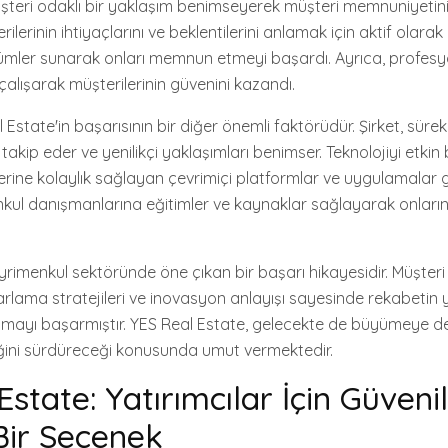
şteri odaklı bir yaklaşım benimseyerek müşteri memnuniyetin
erilerinin ihtiyaçlarını ve beklentilerini anlamak için aktif olarak
çözümler sunarak onları memnun etmeyi başardı. Ayrıca, profesy
 çalışarak müşterilerinin güvenini kazandı.
Estate'in başarısının bir diğer önemli faktörüdür. Şirket, sürek
takip eder ve yenilikçi yaklaşımları benimser. Teknolojiyi etkin 
erine kolaylık sağlayan çevrimiçi platformlar ve uygulamalar ge
l danışmanlarına eğitimler ve kaynaklar sağlayarak onların 
yrimenkul sektöründe öne çıkan bir başarı hikayesidir. Müşteri
azarlama stratejileri ve inovasyon anlayışı sayesinde rekabeti
tmayı başarmıştır. YES Real Estate, gelecekte de büyümeye 
liğini sürdüreceği konusunda umut vermektedir.
state: Yatırımcılar İçin Güvenil
Bir Seçenek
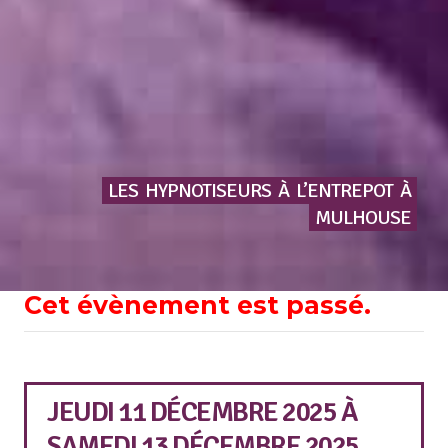
LES
HYPNOTISEURS
À
L’ENTREPOT
À
MULHOUSE
Cet évènement est passé.
JEUDI 11 DÉCEMBRE 2025
À
SAMEDI 13 DÉCEMBRE 2025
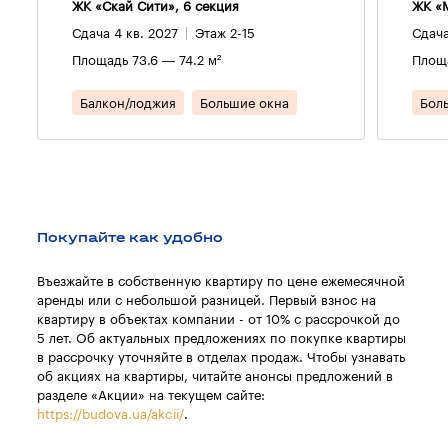
ЖК «Скай Сити», 6 секция
ЖК «M
Сдача 4 кв. 2027
Этаж 2-15
Сдача
Площадь 73.6 — 74.2 м²
Площа
Балкон/лоджия
Большие окна
Бол
Покупайте как удобно
Въезжайте в собственную квартиру по цене ежемесячной
аренды или с небольшой разницей. Первый взнос на
квартиру в объектах компании - от 10% с рассрочкой до
5 лет. Об актуальных предложениях по покупке квартиры
в рассрочку уточняйте в отделах продаж. Чтобы узнавать
об акциях на квартиры, читайте анонсы предложений в
разделе «Акции» на текущем сайте:
https://budova.ua/akcii/
.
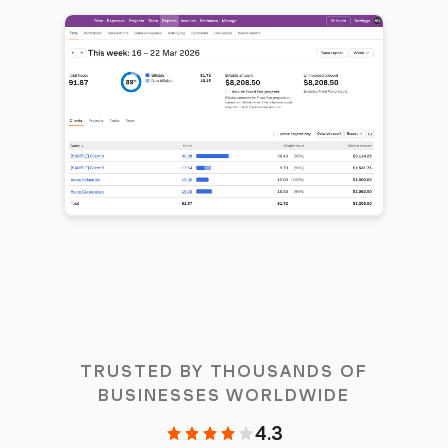
TRUSTED BY THOUSANDS OF
BUSINESSES WORLDWIDE
4.3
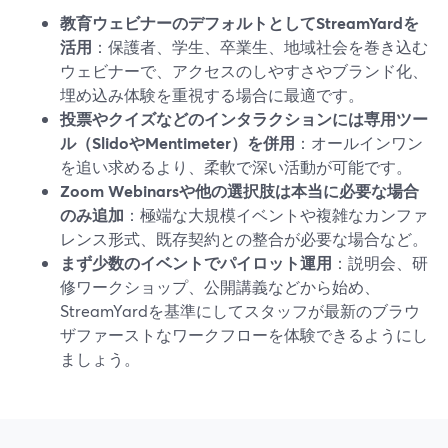
教育ウェビナーのデフォルトとしてStreamYardを
活用
：保護者、学生、卒業生、地域社会を巻き込む
ウェビナーで、アクセスのしやすさやブランド化、
埋め込み体験を重視する場合に最適です。
投票やクイズなどのインタラクションには専用ツー
ル（SlidoやMentimeter）を併用
：オールインワン
を追い求めるより、柔軟で深い活動が可能です。
Zoom Webinarsや他の選択肢は本当に必要な場合
のみ追加
：極端な大規模イベントや複雑なカンファ
レンス形式、既存契約との整合が必要な場合など。
まず少数のイベントでパイロット運用
：説明会、研
修ワークショップ、公開講義などから始め、
StreamYardを基準にしてスタッフが最新のブラウ
ザファーストなワークフローを体験できるようにし
ましょう。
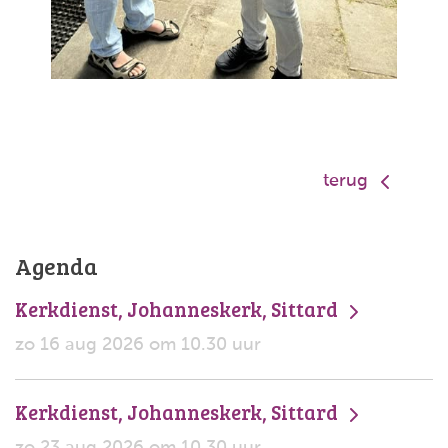
terug
Agenda
Kerkdienst, Johanneskerk, Sittard
zo 16 aug 2026 om 10.30 uur
Kerkdienst, Johanneskerk, Sittard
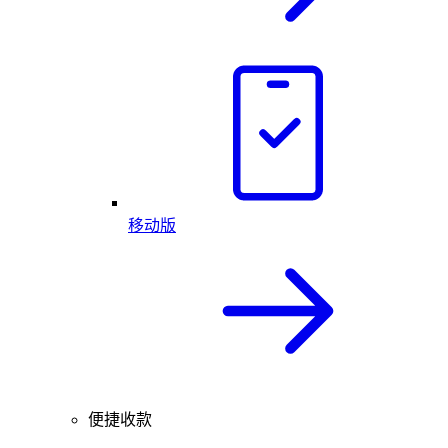
移动版
便捷收款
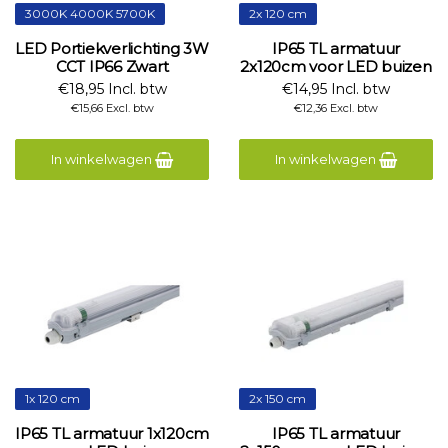
3000K 4000K 5700K
2x 120 cm
LED Portiekverlichting 3W
IP65 TL armatuur
CCT IP66 Zwart
2x120cm voor LED buizen
€18,95 Incl. btw
€14,95 Incl. btw
€15,66 Excl. btw
€12,36 Excl. btw
In winkelwagen
In winkelwagen
1x 120 cm
2x 150 cm
IP65 TL armatuur 1x120cm
IP65 TL armatuur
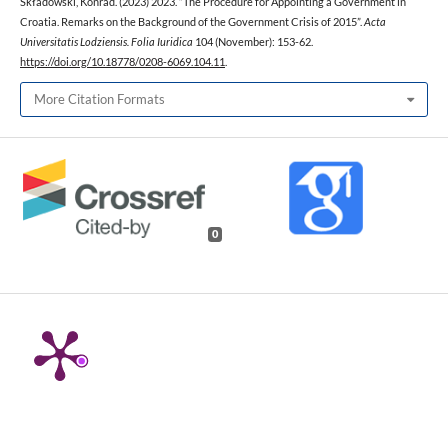
Składowski, Konrad. (2023) 2023. “The Procedure for Appointing a Government in
Croatia. Remarks on the Background of the Government Crisis of 2015”.
Acta
Universitatis Lodziensis. Folia Iuridica
104 (November): 153-62.
https://doi.org/10.18778/0208-6069.104.11
.
More Citation Formats
0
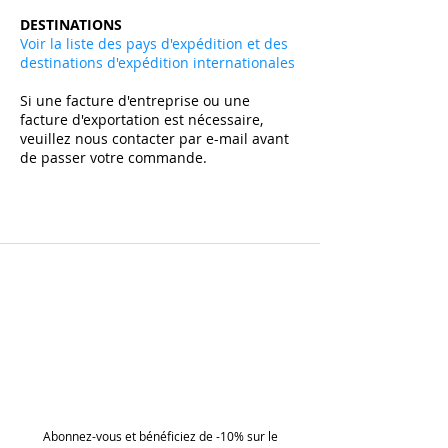
DESTINATIONS
Voir la liste des pays d'expédition et des
destinations d'expédition internationales
Si une facture d'entreprise ou une
facture d'exportation est nécessaire,
veuillez nous contacter par e-mail avant
de passer votre commande.
Abonnez-vous et bénéficiez de -10% sur le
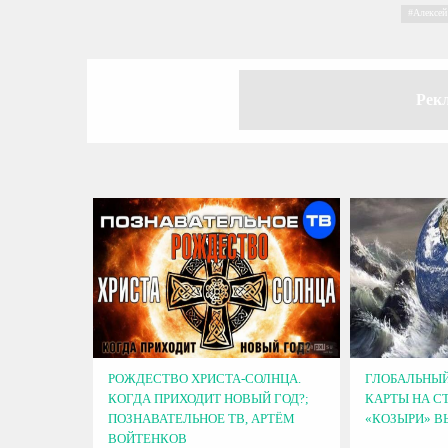
Алексей
Рек
РОЖДЕСТВО ХРИСТА-СОЛНЦА.
ГЛОБАЛЬНЫЙ
КОГДА ПРИХОДИТ НОВЫЙ ГОД?;
КАРТЫ НА СТ
ПОЗНАВАТЕЛЬНОЕ ТВ, АРТЁМ
«КОЗЫРИ» 
ВОЙТЕНКОВ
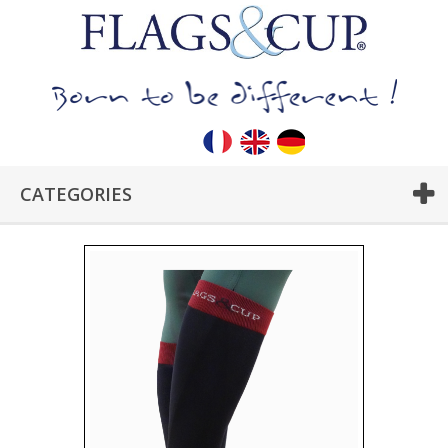
CATEGORIES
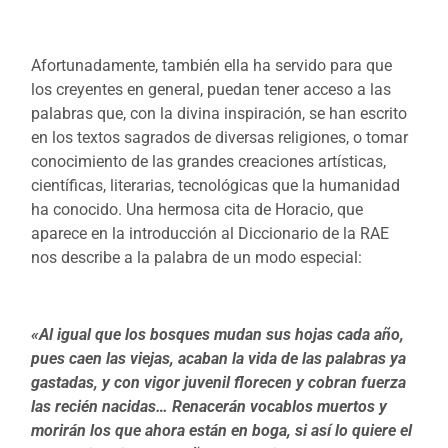
Afortunadamente, también ella ha servido para que
los creyentes en general, puedan tener acceso a las
palabras que, con la divina inspiración, se han escrito
en los textos sagrados de diversas religiones, o tomar
conocimiento de las grandes creaciones artísticas,
científicas, literarias, tecnológicas que la humanidad
ha conocido. Una hermosa cita de Horacio, que
aparece en la introducción al Diccionario de la RAE
nos describe a la palabra de un modo especial:
«Al igual que los bosques mudan sus hojas cada año,
pues caen las viejas, acaban la vida de las palabras ya
gastadas, y con vigor juvenil florecen y cobran fuerza
las recién nacidas… Renacerán vocablos muertos y
morirán los que ahora están en boga, si así lo quiere el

- - - -

# TASK DESCRIPTION
What is needed is an exact copy of the lines from the beginning of the data through the line containing "Покупайте как удобно", both included, without any pictures.

# ANSWER BOX
şteri odaklı bir yaklaşım benimseyerek müşteri memnuniyetin
erilerinin ihtiyaçlarını ve beklentilerini anlamak için aktif olarak
çözümler sunarak onları memnun etmeyi başardı. Ayrıca, profesy
 çalışarak müşterilerinin güvenini kazandı.
Estate'in başarısının bir diğer önemli faktörüdür. Şirket, sürek
takip eder ve yenilikçi yaklaşımları benimser. Teknolojiyi etkin 
erine kolaylık sağlayan çevrimiçi platformlar ve uygulamalar ge
l danışmanlarına eğitimler ve kaynaklar sağlayarak onların 
yrimenkul sektöründe öne çıkan bir başarı hikayesidir. Müşteri
azarlama stratejileri ve inovasyon anlayışı sayesinde rekabeti
tmayı başarmıştır. YES Real Estate, gelecekte de büyümeye 
liğini sürdüreceği konusunda umut vermektedir.
state: Yatırımcılar İçin Güvenil
Bir Seçenek
LES
HYPNOTISEURS
À
L’ENTREPOT
À
MULHOUSE
Cet évènement est passé.
JEUDI 11 DÉCEMBRE 2025
À
SAMEDI 13 DÉCEMBRE 2025
ЖК «Скай Сити», 6 секция
ЖК «M
Сдача 4 кв. 2027
Этаж 2-15
Сдача
Площадь 73.6 — 74.2 м²
Площа
Балкон/лоджия
Большие окна
Бол
Покупайте как удобно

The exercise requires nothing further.